Seis años antes
Déjame retroceder.
Me llamo Natalie Chen. Tengo treinta y cuatro años. Soy consultor técnico senior especializado en implementaciones de software empresarial: aburrido para la mayoría, pero lucrativo.
Empecé mi carrera a los veintidós años, trabajando ochenta horas a la semana para una consultora. Aprendí rápido, trabajé duro y ascendí rápido. A los veintiséis ya era gestor de proyectos. A los veintiocho años, un consultor senior con participación en la empresa.
También empecé a invertir en bienes raíces.
No porque tuviera una gran visión de convertirme en un magnate inmobiliario. Lo hice porque se me dan bien los números, entendía los mercados y veía oportunidades que otros pasaban por alto.
Mi primera propiedad era un piso embargado en un barrio que todo el mundo decía que era "duro". La compré por 120.000 dólares, la renové yo mismo los fines de semana y la vendí dieciocho meses después por 195.000 dólares.
Aproveché ese beneficio y compré dos propiedades más. Luego cuatro. Luego siete.
Cuando tenía treinta años, tenía una cartera de quince propiedades de alquiler gestionadas a través de una LLC que había creado con mi abogado. Valor total: aproximadamente 4,2 millones de dólares. Ingresos anuales por alquiler después de gastos: aproximadamente 180.000 dólares.
Sumado a mi salario de consultoría, me iba bien. Muy bien.

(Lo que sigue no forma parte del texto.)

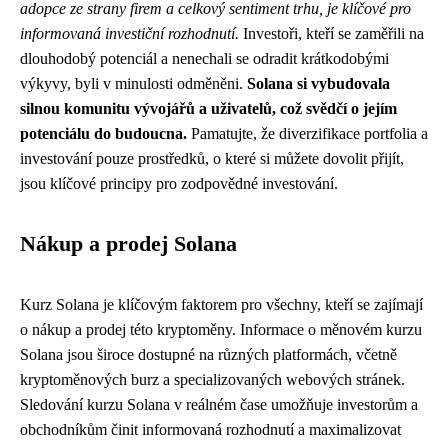
adopce ze strany firem a celkový sentiment trhu, je klíčové pro
informovaná investiční rozhodnutí.
Investoři, kteří se zaměřili na
dlouhodobý potenciál a nenechali se odradit krátkodobými
výkyvy, byli v minulosti odměněni.
Solana si vybudovala
silnou komunitu vývojářů a uživatelů, což svědčí o jejím
potenciálu do budoucna.
Pamatujte, že diverzifikace portfolia a
investování pouze prostředků, o které si můžete dovolit přijít,
jsou klíčové principy pro zodpovědné investování.
Nákup a prodej Solana
Kurz Solana je klíčovým faktorem pro všechny, kteří se zajímají
o nákup a prodej této kryptoměny. Informace o měnovém kurzu
Solana jsou široce dostupné na různých platformách, včetně
kryptoměnových burz a specializovaných webových stránek.
Sledování kurzu Solana v reálném čase umožňuje investorům a
obchodníkům činit informovaná rozhodnutí a maximalizovat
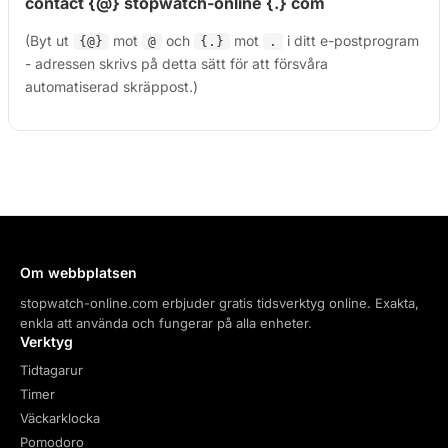
contact {@} stopwatch-online {.} com
(Byt ut
mot
och
mot
i ditt e-postprogram
{@}
@
{.}
.
- adressen skrivs på detta sätt för att försvåra
automatiserad skräppost.)
Om webbplatsen
stopwatch-online.com erbjuder gratis tidsverktyg online. Exakta,
enkla att använda och fungerar på alla enheter.
Verktyg
Tidtagarur
Timer
Väckarklocka
Pomodoro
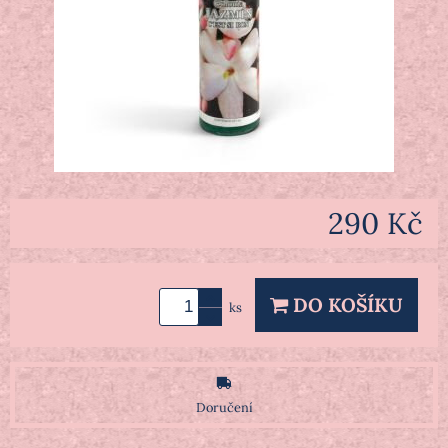
290 Kč
DO KOŠÍKU
ks
Doručení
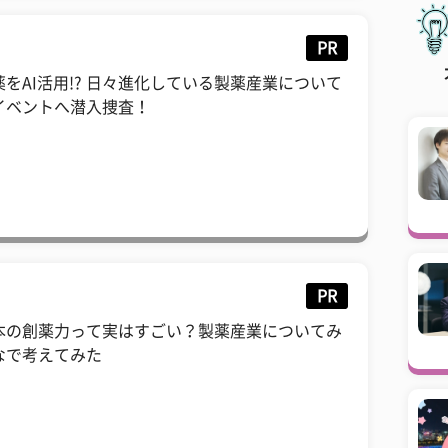
PR
薬をAI活用!? 日々進化している製薬産業について
イベントへ潜入捜査！
PR
本の創薬力って実はすごい？製薬産業についてみ
なで考えてみた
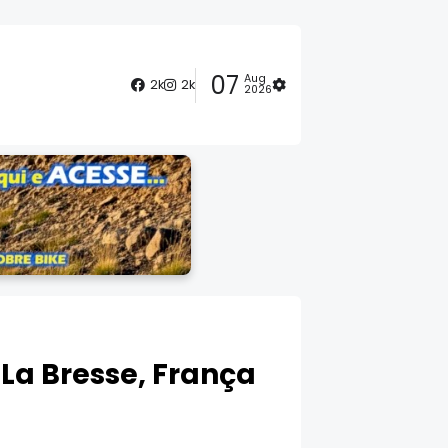
07
Aug
2k
2k
2026
La Bresse, França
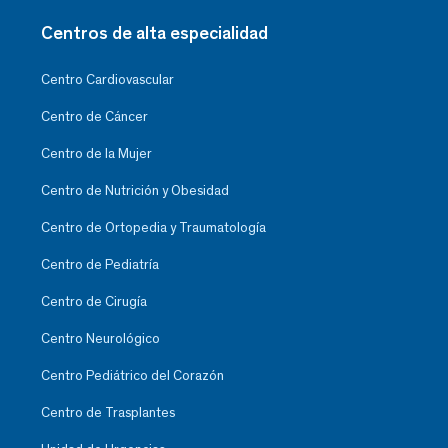
Centros de alta especialidad
Centro Cardiovascular
Centro de Cáncer
Centro de la Mujer
Centro de Nutrición y Obesidad
Centro de Ortopedia y Traumatología
Centro de Pediatría
Centro de Cirugía
Centro Neurológico
Centro Pediátrico del Corazón
Centro de Trasplantes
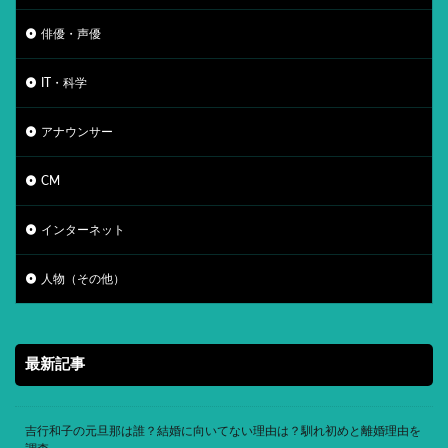
俳優・声優
IT・科学
アナウンサー
CM
インターネット
人物（その他）
最新記事
吉行和子の元旦那は誰？結婚に向いてない理由は？馴れ初めと離婚理由を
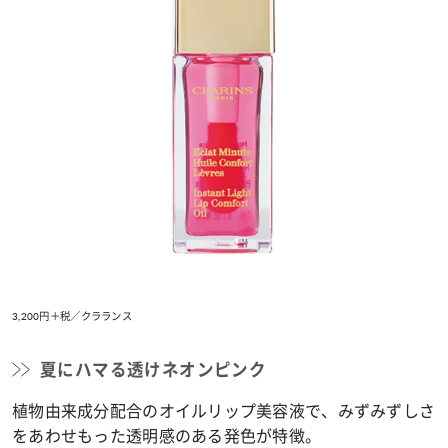
3,200円＋税／クラランス
夏にハマる透けネオンピンク
植物由来成分配合のオイルリップ美容液で、みずみずしさ
をあわせもった透明感のある発色が特徴。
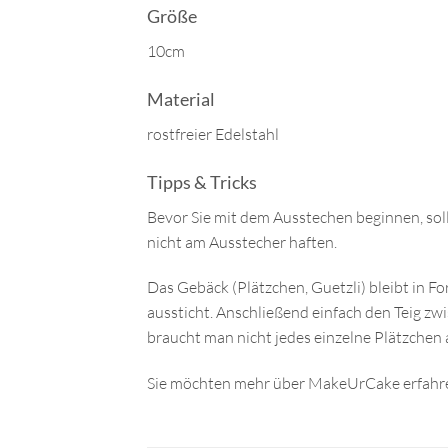
Größe
10cm
Material
rostfreier Edelstahl
Tipps & Tricks
Bevor Sie mit dem Ausstechen beginnen, sollt
nicht am Ausstecher haften.
Das Gebäck (Plätzchen, Guetzli) bleibt in Fo
aussticht. Anschließend einfach den Teig zw
braucht man nicht jedes einzelne Plätzchen 
Sie möchten mehr über MakeUrCake erfahre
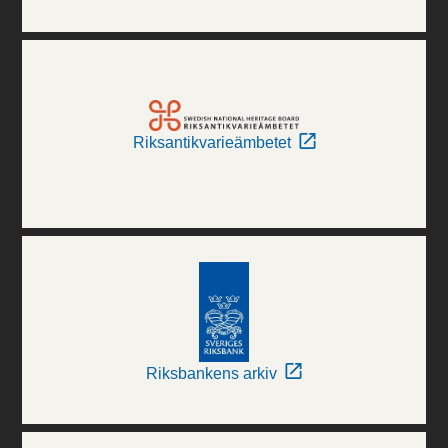
Riksantikvarieämbetet
Riksbankens arkiv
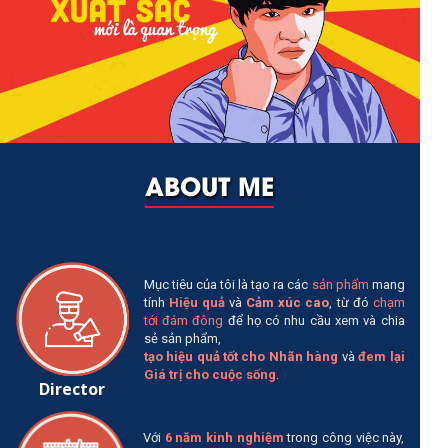
ABOUT ME
Mục tiêu của tôi là tạo ra các
sản phẩm
mang
tính
Hiệu quả
và
Cảm xúc cao
, từ đó
chạm
tới đám đông
để họ có nhu cầu xem và chia
sẻ sản phẩm,
tạo hiệu quả tốt cho Nhãn hàng
và
đem lại
Giá trị cho cuộc sống
.
Director
Với
6
năm k
inh nghiệm
trong công việc này,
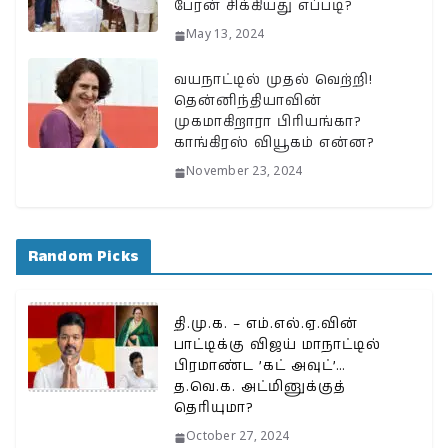
பேரன் சிக்கியது எப்படி?
May 13, 2024
வயநாட்டில் முதல் வெற்றி!
தென்னிந்தியாவின்
முகமாகிறாரா பிரியங்கா?
காங்கிரஸ் வியூகம் என்ன?
November 23, 2024
Random Picks
தி.மு.க. – எம்.எல்.ஏ.வின்
பாட்டிக்கு விஜய் மாநாட்டில்
பிரமாண்ட ’கட் அவுட்’…
த.வெ.க. அட்மினுக்குத்
தெரியுமா?
October 27, 2024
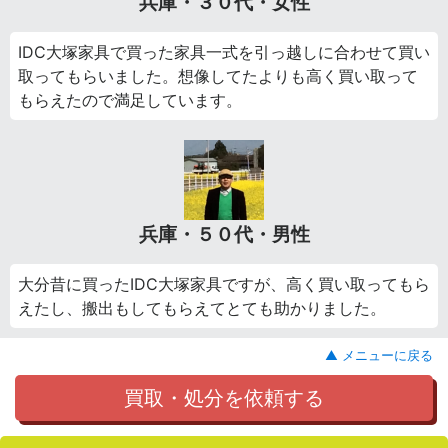
兵庫・３０代・女性
IDC大塚家具で買った家具一式を引っ越しに合わせて買い
取ってもらいました。想像してたよりも高く買い取って
もらえたので満足しています。
兵庫・５０代・男性
大分昔に買ったIDC大塚家具ですが、高く買い取ってもら
えたし、搬出もしてもらえてとても助かりました。
▲ メニューに戻る
買取・処分を依頼する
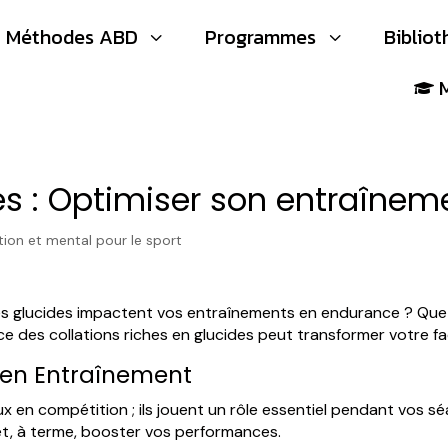
Méthodes ABD
Programmes
Biblio
3
3

des : Optimiser son entraîne
tion et mental pour le sport
 glucides impactent vos entraînements en endurance ? Que 
e des collations riches en glucides peut transformer votre f
 en Entraînement
x en compétition ; ils jouent un rôle essentiel pendant vos s
et, à terme, booster vos performances.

Pero aquí está la cuestión: nunca se lo conté a mi familia.
No porque lo estuviera ocultando. Pero porque cada vez que intentaba compartir algo sobre mi trabajo, mi vida, mi éxito, la conversación de alguna manera volvía a Connor.
"Eso está genial, Nat. Oye, ¿te hemos dicho que Connor va a montar un food truck?"
"Vaya, ¿quince propiedades? Eso es increíble. Connor también está pensando en entrar en el sector inmobiliario."
"Debes de estar muy ocupado. Connor ha estado luchando para encontrar trabajo—¿quizá podrías ayudarle?"
Así que dejé de compartir. Dejé de intentar que me vieran.
Y desde luego no les conté nada sobre la casa de la playa.